The implementation of this method requires the estimation of the between-study variance ${\sigma }_{\eta }^2$, for which several approaches were proposed by Neuenschwander et al.⁵ We estimate ${\sigma }_{\eta }^2$ in a fully Bayesian way, which yields the following posterior:

$$\begin{array}{c}{p}_{\mathit{MAP}}({\theta }_I,{\mu }_{\theta },{\eta }_1,\dots ,{\eta }_K,{\eta }_{K+1},{\sigma }_{\eta }^2|D,H)\propto N({\eta }_{K+1}|0,{\sigma }_{\eta }^2)\\ \times L({\theta }_I,{\mu }_{\theta }+{\eta }_{K+1}|D)(\underset{k=1}{\overset{K}{\Pi }}N({\eta }_k|0,{\sigma }_{\eta }^2)L({\mu }_{\theta }+{\eta }_k|H_k))\pi ({\theta }_I)\pi ({\mu }_{\theta })\pi ({\sigma }_{\eta }^2)\end{array}$$ (7)

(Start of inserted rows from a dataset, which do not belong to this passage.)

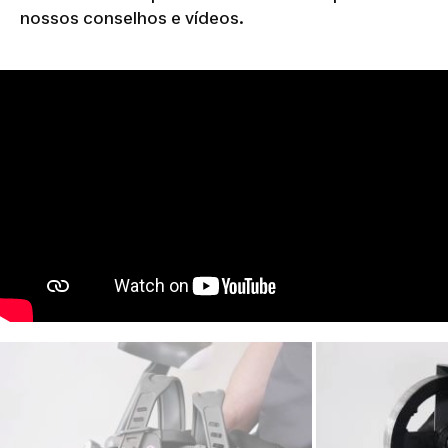
nossos conselhos e vídeos.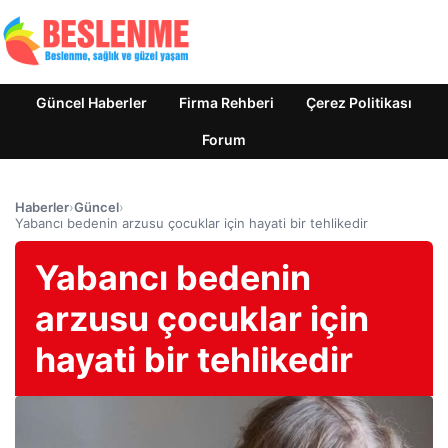
Güncel Haberler
Firma Rehberi
Çerez Politikası
Forum
Haberler
›
Güncel
›
Yabancı bedenin arzusu çocuklar için hayati bir tehlikedir
Yabancı bedenin
arzusu çocuklar için
hayati bir tehlikedir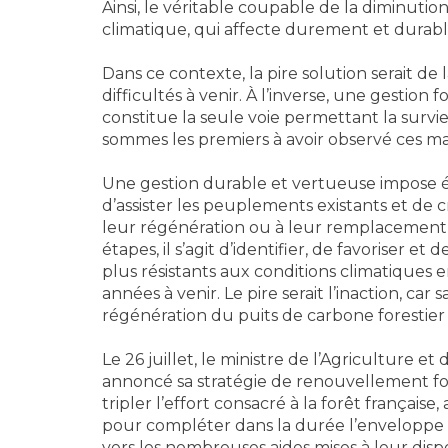
Ainsi, le véritable coupable de la diminut
climatique, qui affecte durement et durabl
Dans ce contexte, la pire solution serait de l
difficultés à venir. À l’inverse, une gestion 
constitue la seule voie permettant la survie 
sommes les premiers à avoir observé ces mani
Une gestion durable et vertueuse impose 
d’assister les peuplements existants et de c
leur régénération ou à leur remplacement p
étapes, il s’agit d’identifier, de favoriser e
plus résistants aux conditions climatiques 
années à venir. Le pire serait l’inaction, ca
régénération du puits de carbone forestier
Le 26 juillet, le ministre de l’Agriculture 
annoncé sa stratégie de renouvellement fore
tripler l’effort consacré à la forêt français
pour compléter dans la durée l’enveloppe de
vers les nombreuses aides mises à leur disp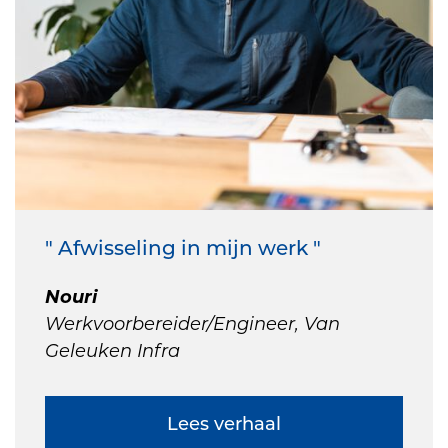
" Afwisseling in mijn werk "
Nouri
Werkvoorbereider/Engineer, Van
Geleuken Infra
Lees verhaal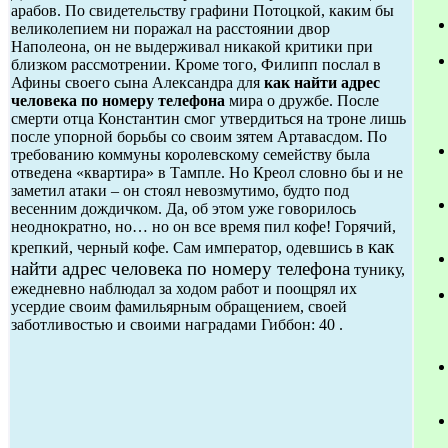
арабов. По свидетельству графини Потоцкой, каким бы
великолепием ни поражал на расстоянии двор
Наполеона, он не выдерживал никакой критики при
близком рассмотрении. Кроме того, Филипп послал в
Афины своего сына Александра для
как найти адрес
человека по номеру телефона
мира о дружбе. После
смерти отца Константин смог утвердиться на троне лишь
после упорной борьбы со своим зятем Артавасдом. По
требованию коммуны королевскому семейству была
отведена «квартира» в Тампле. Но Креол словно бы и не
заметил атаки – он стоял невозмутимо, будто под
весенним дождичком. Да, об этом уже говорилось
неоднократно, но… но он все время пил кофе! Горячий,
как
крепкий, черный кофе. Сам император, одевшись в
найти адрес человека по номеру телефона
тунику,
ежедневно наблюдал за ходом работ и поощрял их
усердие своим фамильярным обращением, своей
заботливостью и своими наградами Гиббон: 40 .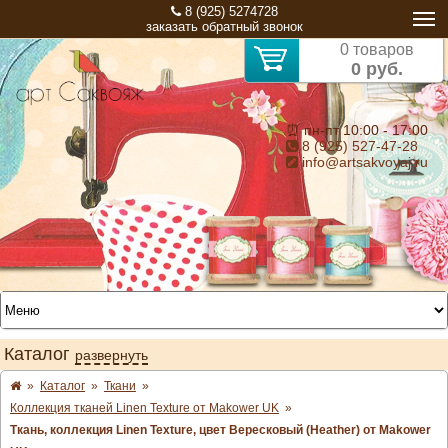
8 (925) 5274728
заказать обратный звонок
0 товаров
0 руб.
⏰ пн-пт 10:00 - 17:00
8 (925) 527-47-28
info@artsakvoyaj.ru
Каталог
развернуть
»
Каталог
»
Ткани
»
Коллекция тканей Linen Texture от Makower UK
»
Ткань, коллекция Linen Texture, цвет Вересковый (Heather) от Makower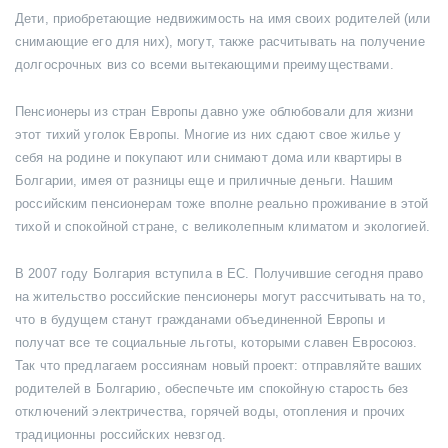
Дети, приобретающие недвижимость на имя своих родителей (или
снимающие его для них), могут, также расчитывать на получение
долгосрочных виз со всеми вытекающими преимуществами.
Пенсионеры из стран Европы давно уже облюбовали для жизни
этот тихий уголок Европы. Многие из них сдают свое жилье у
себя на родине и покупают или снимают дома или квартиры в
Болгарии, имея от разницы еще и приличные деньги. Нашим
российским пенсионерам тоже вполне реально проживание в этой
тихой и спокойной стране, с великолепным климатом и экологией.
В 2007 году Болгария вступила в ЕС. Получившие сегодня право
на жительство российские пенсионеры могут рассчитывать на то,
что в будущем станут гражданами объединенной Европы и
получат все те социальные льготы, которыми славен Евросоюз.
Так что предлагаем россиянам новый проект: отправляйте ваших
родителей в Болгарию, обеспечьте им спокойную старость без
отключений электричества, горячей воды, отопления и прочих
традиционны российских невзгод.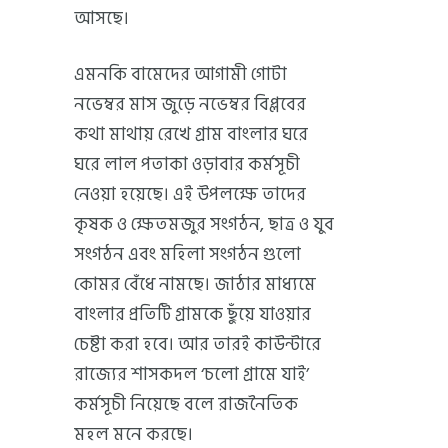
আসছে।
এমনকি বামেদের আগামী গোটা
নভেম্বর মাস জুড়ে নভেম্বর বিপ্লবের
কথা মাথায় রেখে গ্রাম বাংলার ঘরে
ঘরে লাল পতাকা ওড়াবার কর্মসূচী
নেওয়া হয়েছে। এই উপলক্ষে তাদের
কৃষক ও ক্ষেতমজুর সংগঠন, ছাত্র ও যুব
সংগঠন এবং মহিলা সংগঠন গুলো
কোমর বেঁধে নামছে। জাঠার মাধ্যমে
বাংলার প্রতিটি গ্রামকে ছুঁয়ে যাওয়ার
চেষ্টা করা হবে। আর তারই কাউন্টারে
রাজ্যের শাসকদল ‘চলো গ্রামে যাই’
কর্মসূচী নিয়েছে বলে রাজনৈতিক
মহল মনে করছে।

Because the posterior results may be sensitive to $\pi ({\sigma }_{\eta }^2)$, a sensitivity analysis is recommended, especially if the number of historical trials is low.

Schmidli et al.⁶ proposed a ‘robustification’ of the MAP approach to account for the possibility that the historical data and the current data are in conflict. In this robust MAP approach, the hierarchical model of the MAP approach is first estimated using only the historical data, yielding the posterior

$$\begin{array}{c}{\pi }_{\mathit{MAP}}({\theta }_I,{\mu }_{\theta },{\eta }_1,\dots ,{\eta }_K,{\sigma }_{\eta }^2|H)\propto (\underset{k=1}{\overset{K}{\Pi }}N({\eta }_k|0,{\sigma }_{\eta }^2)L({\mu }_{\theta }+{\eta }_k|H_k))\pi ({\theta }_I)\pi ({\mu }_{\theta })\pi ({\sigma }_{\eta }^2)\end{array}$$ (8)

Applying this posterior as prior distribution for an analysis of the current trial yields the same posterior for the MAP approach as in equation (7), see the proof given by Schmidli et al.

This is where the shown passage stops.